The following case was sent by a reader of the Anthropology Newsletter:

"In my research on the language of the _______, a small group of Indians dwelling in the Southwest, I obtained a good deal of ethnographic information as windfall from my intensive linguistic study. There has been only one ethnography written about the _______, a master's thesis written in the 1930s. Not only is this work difficult of access, it is also incomplete. Because no major ethnographic work has been done on the group, it is generally assumed in the literature that their culture is identical to a larger group with whom they were associated in the 18th century. I have found out that this is not so, and that they have (or had, as their culture is rapidly westernizing) a distinctive culture, especially in the areas of religion, ritual, and the supernatural. My dilemma is this: Although the group does not object to descriptions of their former material culture, they are strongly opposed to any discussion of their nonmaterial culture. I was told outright that these beliefs and practices were not the property of non-Indians, and that I had been told about them only because I had found out about certain aspects of these ideas, and they did not want me to be in error about them.
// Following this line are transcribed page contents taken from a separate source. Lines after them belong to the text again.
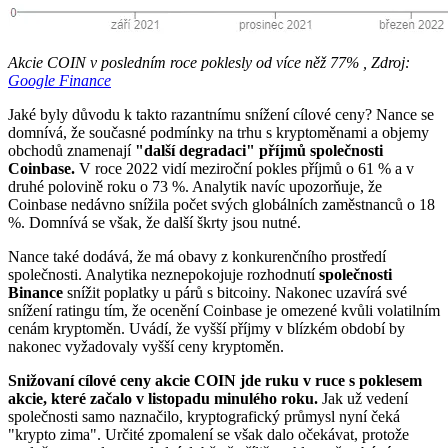
Akcie COIN v posledním roce poklesly od více něž 77% , Zdroj:
Google Finance
Jaké byly důvodu k takto razantnímu snížení cílové ceny? Nance se
domnívá, že současné podmínky na trhu s kryptoměnami a objemy
obchodů znamenají
"další degradaci" příjmů společnosti
Coinbase.
V roce 2022 vidí meziroční pokles příjmů o 61 % a v
druhé polovině roku o 73 %. Analytik navíc upozorňuje, že
Coinbase nedávno snížila počet svých globálních zaměstnanců o 18
%. Domnívá se však, že další škrty jsou nutné.
Nance také dodává, že má obavy z konkurenčního prostředí
společnosti. Analytika neznepokojuje rozhodnutí
společnosti
Binance
snížit poplatky u párů s bitcoiny. Nakonec uzavírá své
snížení ratingu tím, že ocenění Coinbase je omezené kvůli volatilním
cenám kryptoměn. Uvádí, že vyšší příjmy v blízkém období by
nakonec vyžadovaly vyšší ceny kryptoměn.
Snižovaní cílové ceny akcie COIN jde ruku v ruce s poklesem
akcie, které začalo v listopadu minulého roku.
Jak už vedení
společnosti samo naznačilo, kryptografický průmysl nyní čeká
"krypto zima". Určité zpomalení se však dalo očekávat, protože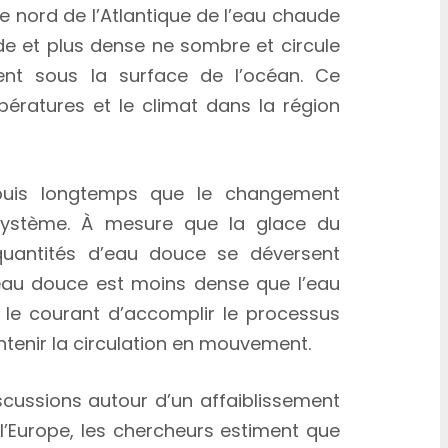
 le nord de l’Atlantique de l’eau chaude
ide et plus dense ne sombre et circule
ent sous la surface de l’océan. Ce
pératures et le climat dans la région
depuis longtemps que le changement
e système. À mesure que la glace du
quantités d’eau douce se déversent
eau douce est moins dense que l’eau
our le courant d’accomplir le processus
enir la circulation en mouvement.
scussions autour d’un affaiblissement
l’Europe, les chercheurs estiment que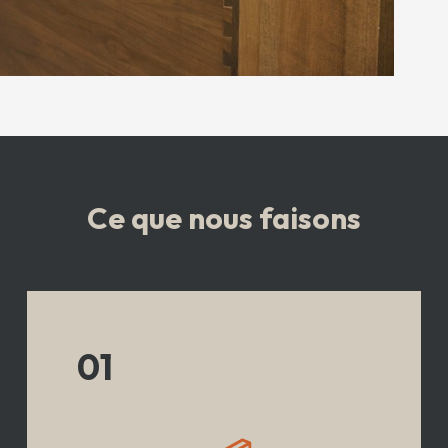
Ce que nous faisons
01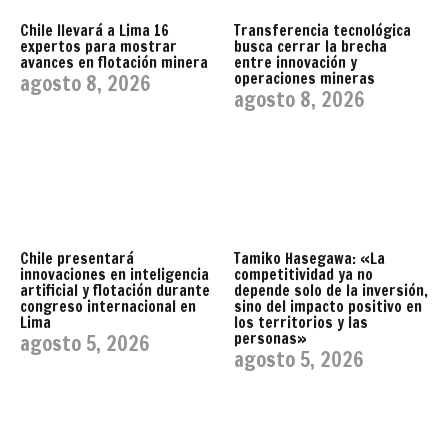
Chile llevará a Lima 16
Transferencia tecnológica
expertos para mostrar
busca cerrar la brecha
avances en flotación minera
entre innovación y
operaciones mineras
agosto 8, 2026
agosto 8, 2026
Chile presentará
Tamiko Hasegawa: «La
innovaciones en inteligencia
competitividad ya no
artificial y flotación durante
depende solo de la inversión,
congreso internacional en
sino del impacto positivo en
Lima
los territorios y las
personas»
agosto 5, 2026
agosto 5, 2026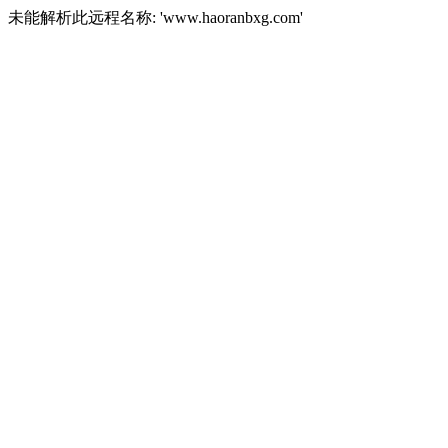
未能解析此远程名称: 'www.haoranbxg.com'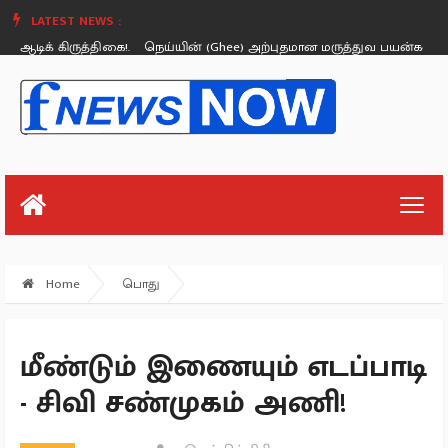
LATEST NEWS :
ஆடிக் கிருத்திகை!.
நெய்யின் (Ghee) அற்புதமான மருத்துவ பயன்கள்.
இ
Thursday, August 26
Home
பொது
மீண்டும் இணையும் எடப்பாடி
- சிவி சண்முகம் அணி!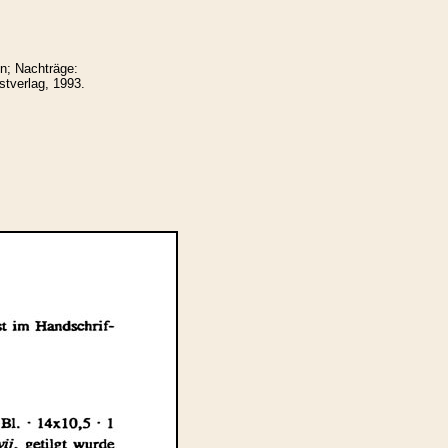
n; Nachträge:
tverlag, 1993.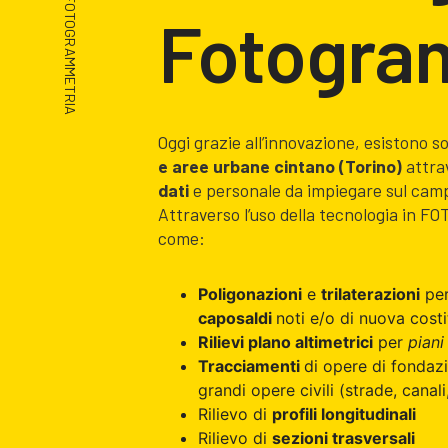
/ FOTOGRAMMETRIA
Fotogra
Oggi grazie all’innovazione, esistono s
e aree urbane cintano (Torino)
attrav
dati
e personale da impiegare sul cam
Attraverso l’uso della tecnologia in F
come:
Poligonazioni
e
trilaterazioni
per
caposaldi
noti e/o di nuova cost
Rilievi plano altimetrici
per
piani
Tracciamenti
di opere di fondazio
grandi opere civili (strade, canali
Rilievo di
profili longitudinali
Rilievo di
sezioni trasversali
In conclusion, I was told that these things should not be published.

"Because of the opposition of my consultants, I have done little with my ethnographic notes. At one point I had begun to write an article on their culture, but abandoned it because I felt moral qualms about going against the expressed desires of my consultants. My question is this: Do the wishes of my consultants override the need of science for an ethnographic description of a little-known culture that is becoming westernized? Would it be ethical to produce a work that would appear only after all of my consultants are dead, which could be 20 or 30 years? Or does the right to privacy, which my consultants insisted on, have to be observed as long as the _______ people maintain their independent existence?"



Nancy Lurie, Milwaukee Public Museum:

The dilemma as posed is a choice between responsibility to one's discipline and responsibility to the people one works with. This narrow interpretation allows only one choice. Confidentiality is confidentiality.
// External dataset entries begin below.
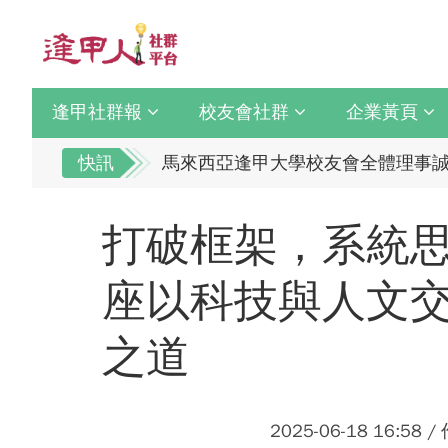
逢甲社群報
校友會社群
企業黃頁
逢甲大學校友總會李明和總會長 獻
馬來西亞逢甲大學校友會全體理事誠
快訊
全校社團博覽會2.0 精彩片段
逢甲大學校友總會李明和總會長 獻
迎接七線齊發！逢甲領航M6大學系
馬來西亞逢甲大學校友會全體理事誠
打破框架，系統
逢甲國貿99級校友 李樺仙 學姐
全校社團博覽會2.0 精彩片段
【逢甲經濟人會訊】9月號出刊
迎接七線齊發！逢甲領航M6大學系
座以科技與人文
114學年度系所主管會議擘畫未來教
逢甲國貿99級校友 李樺仙 學姐
之道
體育教學中心主任王亭文勇奪「202
【逢甲經濟人會訊】9月號出刊
逢甲大學EMBA舉辦新生共善營 
114學年度系所主管會議擘畫未來教
【轉載】麗明營造第24屆公益捐血9
體育教學中心主任王亭文勇奪「202
2025-06-18 16:58 
逢甲大學高承恕董事長演講【世界經濟
逢甲大學EMBA舉辦新生共善營 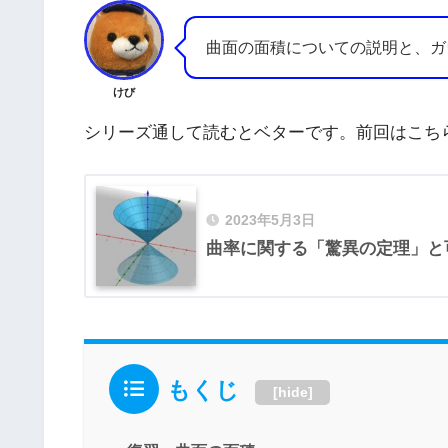
曲面の面積についての説明と、ガ
けび
シリーズ通して読むとベターです。前回はこち
2023年5月3日
曲率に関する「驚異の定理」と
もくじ
[
hide
]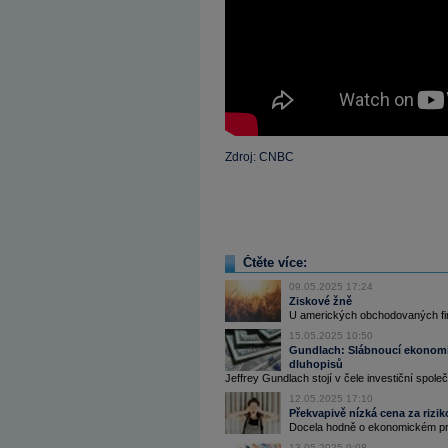
Zdroj: CNBC
Čtěte více:
09.05.2025 17:24
Ziskové žně
U amerických obchodovaných fir
15.05.2025 10:50
Gundlach: Slábnoucí ekonomick
dluhopisů
Jeffrey Gundlach stojí v čele investiční společ
12.05.2025 17:10
Překvapivě nízká cena za riziko
Docela hodně o ekonomickém prost
13.05.2025 9:08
Concern for the interests of the _______ people in general rather than concentrating solely on one issue of special interest to the researcher opens up new potentialities for finding common ground. Has the researcher pointed out to these people that they are misrepresented in the literature about them and, if so, does it bother them that outsiders have an incorrect view of them? Assuming the researcher has followed this course or can return to determine their reaction, and it does bother them, it would seem that mutual agreement could be reached as to how much could be included in a general ethnography of their traditional culture to demonstrate their distinctiveness. The account indicates the people are concerned about accuracy and states that they have no objection to publication on their former material culture (it would be helpful to know if they are actively interested in preserving this information as many groups are). They just are opposed to any discussion of their nonmaterial culture which, in the statement of the case, is equated exclusively with "religion, ritual, and the supernatural."
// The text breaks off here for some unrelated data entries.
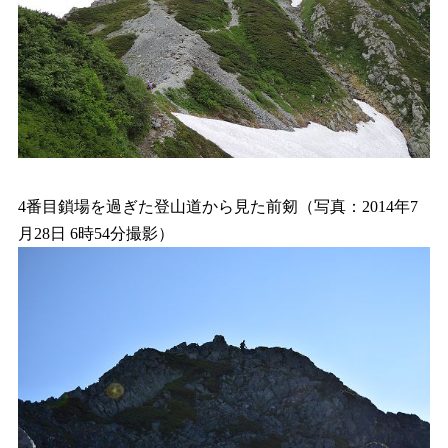
4番目鎖場を過ぎた登山道から見た前剱（写真：2014年7
月28日 6時54分撮影）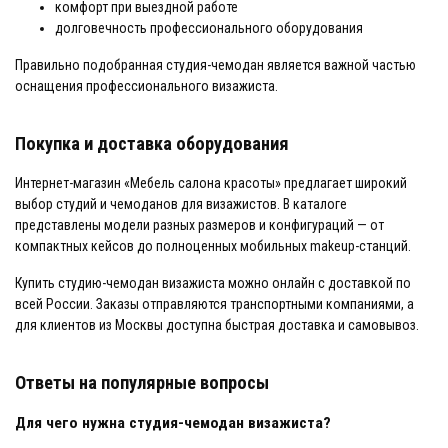
комфорт при выездной работе
долговечность профессионального оборудования
Правильно подобранная студия-чемодан является важной частью
оснащения профессионального визажиста.
Покупка и доставка оборудования
Интернет-магазин «Мебель салона красоты» предлагает широкий
выбор студий и чемоданов для визажистов. В каталоге
представлены модели разных размеров и конфигураций — от
компактных кейсов до полноценных мобильных makeup-станций.
Купить студию-чемодан визажиста можно онлайн с доставкой по
всей России. Заказы отправляются транспортными компаниями, а
для клиентов из Москвы доступна быстрая доставка и самовывоз.
Ответы на популярные вопросы
Для чего нужна студия-чемодан визажиста?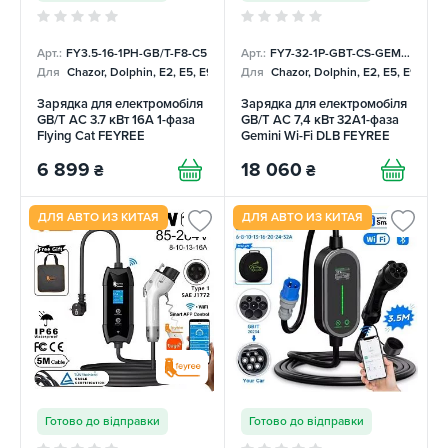
Арт.:
FY3.5-16-1PH-GB/T-F8-C5
Арт.:
FY7-32-1P-GBT-CS-GEM-DLB
Для
Chazor, Dolphin, E2, E5, E9, Mercedes
Для
Chazor, Dolphin, E2, E5, E9, Me
Зарядка для електромобіля
Зарядка для електромобіля
GB/T AC 3.7 кВт 16А 1-фаза
GB/T AC 7,4 кВт 32A1-фаза
Flying Cat FEYREE
Gemini Wi-Fi DLB FEYREE
6 899
18 060
₴
₴
ДЛЯ АВТО ИЗ КИТАЯ
ДЛЯ АВТО ИЗ КИТАЯ
Готово до відправки
Готово до відправки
Their distinctiveness, however, is described as relating "especially" but, one must assume, not entirely to sacred matters. Nonmaterial culture includes a lot more than sacred matters. Would it not be possible to straighten out the ethnographic record (which is an important, but not the only, consideration) by reference to distinctiveness in less sensitive areas such as economic activities, social organization, kinship, and perhaps even material culture? It might even be possible to refer to the clincher evidence of sacred data in mutually agreeable terms as suggested without revealing what people do not want revealed. The researcher certainly could make clear that the presentation is less than complete in deference to the _______ people. There is not enough information provided to know what kind of rapport exists between the researcher and the _______ people, and whether the situation is one where they could or would want to be involved in the scholarly enterprise of describing their own traditional culture for publication. The possibility certainly should be pursued.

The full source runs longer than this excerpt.